**Assigned task:** Pictures must not appear; the answer is exactly the lines from the one that holds "Outline whatever counts" through the end of the material.

• • • • •

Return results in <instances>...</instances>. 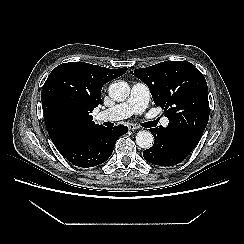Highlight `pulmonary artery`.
I'll list each match as a JSON object with an SVG mask.
<instances>
[{
	"instance_id": "pulmonary-artery-1",
	"label": "pulmonary artery",
	"mask_w": 244,
	"mask_h": 244,
	"mask_svg": "<svg viewBox=\"0 0 244 244\" xmlns=\"http://www.w3.org/2000/svg\"><path fill=\"white\" fill-rule=\"evenodd\" d=\"M150 92L148 87L143 83H135L131 88L129 98L109 109L102 111L99 117L104 120L125 119L133 114H142L149 103ZM169 120L163 118L161 124L167 126Z\"/></svg>"
}]
</instances>
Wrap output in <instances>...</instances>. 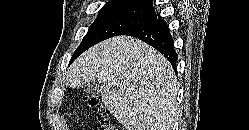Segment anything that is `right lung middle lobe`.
<instances>
[{
    "label": "right lung middle lobe",
    "instance_id": "1",
    "mask_svg": "<svg viewBox=\"0 0 249 130\" xmlns=\"http://www.w3.org/2000/svg\"><path fill=\"white\" fill-rule=\"evenodd\" d=\"M155 19L157 15L152 11L129 6L104 5L74 52L71 62L91 46L110 37L123 35Z\"/></svg>",
    "mask_w": 249,
    "mask_h": 130
}]
</instances>
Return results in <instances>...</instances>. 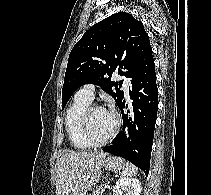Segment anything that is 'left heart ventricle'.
I'll return each mask as SVG.
<instances>
[{
  "label": "left heart ventricle",
  "mask_w": 211,
  "mask_h": 195,
  "mask_svg": "<svg viewBox=\"0 0 211 195\" xmlns=\"http://www.w3.org/2000/svg\"><path fill=\"white\" fill-rule=\"evenodd\" d=\"M115 119L109 110H96L91 114L89 120V134L95 141L106 138L112 131Z\"/></svg>",
  "instance_id": "1"
}]
</instances>
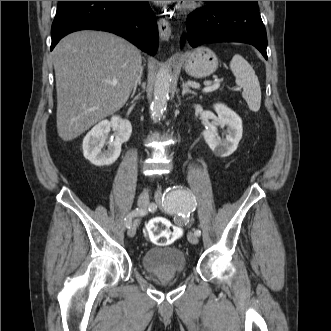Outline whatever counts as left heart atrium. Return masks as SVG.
<instances>
[{
    "label": "left heart atrium",
    "mask_w": 331,
    "mask_h": 331,
    "mask_svg": "<svg viewBox=\"0 0 331 331\" xmlns=\"http://www.w3.org/2000/svg\"><path fill=\"white\" fill-rule=\"evenodd\" d=\"M155 3L157 4H167V3H170L172 1H154Z\"/></svg>",
    "instance_id": "39dd6f15"
}]
</instances>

• • • • •

**Written answer:**
Outline whatever counts as left heart atrium. Return masks as SVG.
<instances>
[{
    "label": "left heart atrium",
    "mask_w": 331,
    "mask_h": 331,
    "mask_svg": "<svg viewBox=\"0 0 331 331\" xmlns=\"http://www.w3.org/2000/svg\"><path fill=\"white\" fill-rule=\"evenodd\" d=\"M155 3L157 4H167V3H170L172 1H154Z\"/></svg>",
    "instance_id": "39dd6f15"
}]
</instances>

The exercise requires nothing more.